Mountain Top Living ~ Part 4: Blessed are those who Mourn
Blessed are those who mourn, for they shall be comforted.
We can hardly imagine the horrific scene of Jesus on the cross. Beaten and scourged within an inch of His life and suspended by nails before the holy city of Jerusalem. He struggled for every breath in the race against asphyxia and blood loss. His nerves radiated with pangs and paroxysms. His soul shadowed in the darkness of evil and injustice. The Apostle John recollects, “Now there stood by the cross of Jesus his mother” (Jn. 19:25). Mary witnessed the excruciating death of her own son. Her own soul pierced through by the sword of sorrow and grief (Lk. 2: 35.)

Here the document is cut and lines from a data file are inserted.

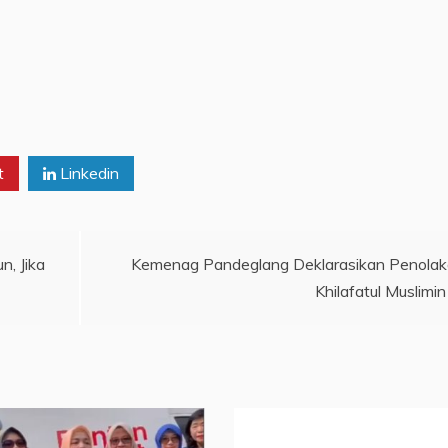
t
Linkedin
n, Jika
Kemenag Pandeglang Deklarasikan Penola
Khilafatul Muslimin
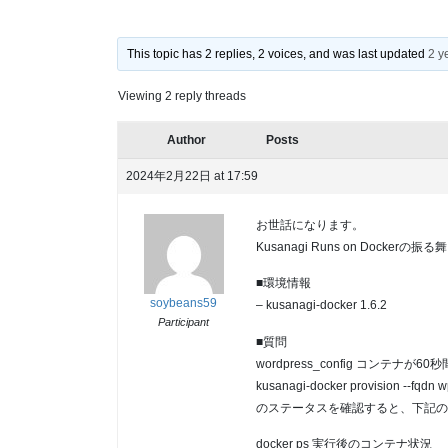
This topic has 2 replies, 2 voices, and was last updated
2 y
Viewing 2 reply threads
Author
Posts
2024年2月22日 at 17:59
お世話になります。
Kusanagi Runs on Dock
■環境情報
soybeans59
– kusanagi-docker 1.6.2
Participant
■質問
wordpress_config コン
kusanagi-docker provision --
のステータスを確認すると、下記の
docker ps 実行後のコンテナ状況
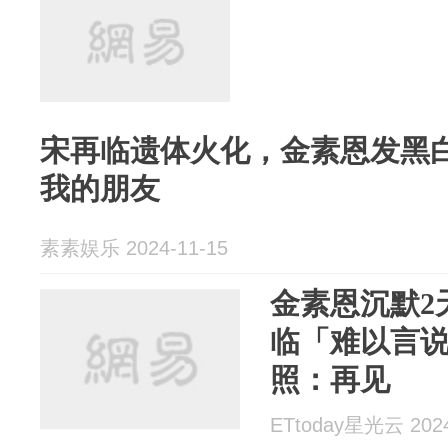
宋再临遗体火化，金素恩发黑
我的朋友
素素娱乐 2024-11-15
金素恩沉默2
临「难以言
照：再见
ETtoday星光云 2024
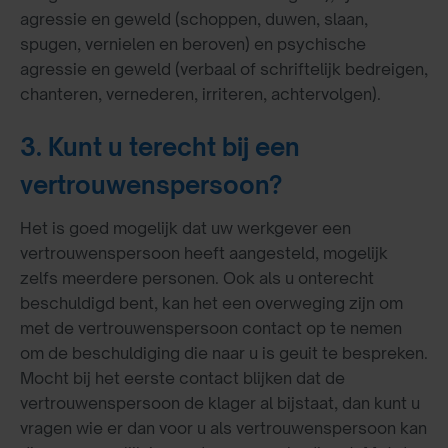
agressie en geweld (schoppen, duwen, slaan,
spugen, vernielen en beroven) en psychische
agressie en geweld (verbaal of schriftelijk bedreigen,
chanteren, vernederen, irriteren, achtervolgen).
3. Kunt u terecht bij een
vertrouwenspersoon?
Het is goed mogelijk dat uw werkgever een
vertrouwenspersoon heeft aangesteld, mogelijk
zelfs meerdere personen. Ook als u onterecht
beschuldigd bent, kan het een overweging zijn om
met de vertrouwenspersoon contact op te nemen
om de beschuldiging die naar u is geuit te bespreken.
Mocht bij het eerste contact blijken dat de
vertrouwenspersoon de klager al bijstaat, dan kunt u
vragen wie er dan voor u als vertrouwenspersoon kan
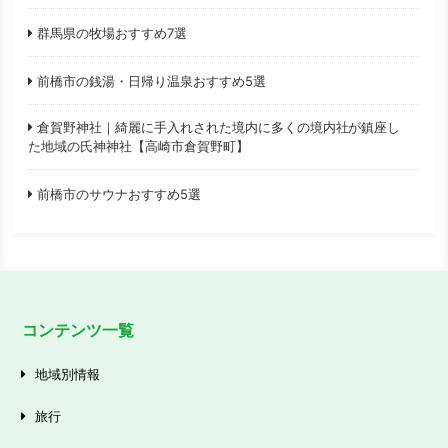
群馬県の牧場おすすめ7選
前橋市の銭湯・日帰り温泉おすすめ5選
倉賀野神社｜綺麗に手入れされた境内に多くの境内社が鎮座し
た地域の氏神神社【高崎市倉賀野町】
前橋市のサウナおすすめ5選
コンテンツ一覧
地域別情報
旅行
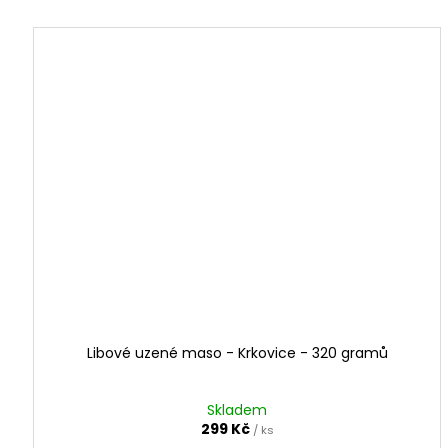
Libové uzené maso - Krkovice - 320 gramů
Skladem
299 Kč
/ ks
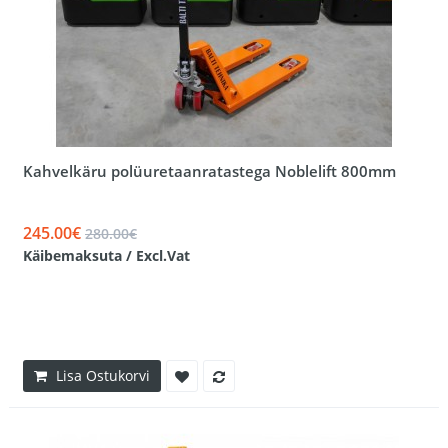
Kahvelkäru polüuretaanratastega Noblelift 800mm
245.00€
280.00€
Käibemaksuta / Excl.Vat
Lisa Ostukorvi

The word “mourn” (πενθέω) connotes severe grief as with the loss of a loved one or family member. It is the kind of sorrow that cannot be shrouded or hidden but overwhelms like the unrelenting waves of the sea. It is the anguish of the heart and soul which brings uncontrollable tears. Tragedy and suffering will find all of us in due time as with our Savior. Jesus mourned for His friend Lazarus (Jn. 11:35). Jesus wept for Jerusalem because of the catastrophic estrangement from Yahweh (Matt. 23:37-39).
The capacity for grief reveals the courage to see the suffering within ourselves and others. It is so much easier to look away than to emotionally invest. The good Samaritan “saw” the wounded man and “had compassion on him” (Lk. 10:33), whereas the other more prestigious men saw but “passed by the other side.” They lacked the ability to really see the person and feel another’s pain. Jesus blesses those able to empathize with others and act accordingly.
The blessing of grief is also indicative of one’s ability to love. Our grief is a mirror to the heart. It is with those we love the most, that we feel the greatest bereavement. Jesus wept so much for Lazarus that the people remarked, “See how he loved him!” We can hardly contend that the greatest of virtues, eternal love- is not worth inevitable finite losses. Anyone, who has ever loved knows its immense value. As the poet Tennyson says, “tis better to have loved and lost than never to have loved at all.”
Also, the “Franciscan Blessing” urges, “May God bless you with tears, to shed for those who suffer pain, rejection, hunger, and war, so that you may reach out your hand to comfort them and to turn their pain to joy.” It is when we have the spiritual capacity to mourn that we can love in the deepest sense and find the greatest comfort. The promise of God’s intimacy is even through our darkest moments of despair. “The Lord is near to those who have a broken heart and saves such as have a contrite spirit” (Ps. 34:18).
Mary endured the crushing heartbreak that no mother should endure. She found, however, interminable comfort. Mary was gathered with the disciples 50 days later, on the day of Pentecost, as directed by her risen Son in Jerusalem. “These all continued with one accord in prayer and supplication, with the women and Mary the mother of Jesus, and with his brothers” (Acts. 2:14).
Mary’s mourning gave light to the greatest joy ever known. (Rev. 21: 4) “And God will wipe away every tear from their eyes; there shall be no more death, nor sorrow, nor crying; and there shall be no more pain, for the former things have passed away.”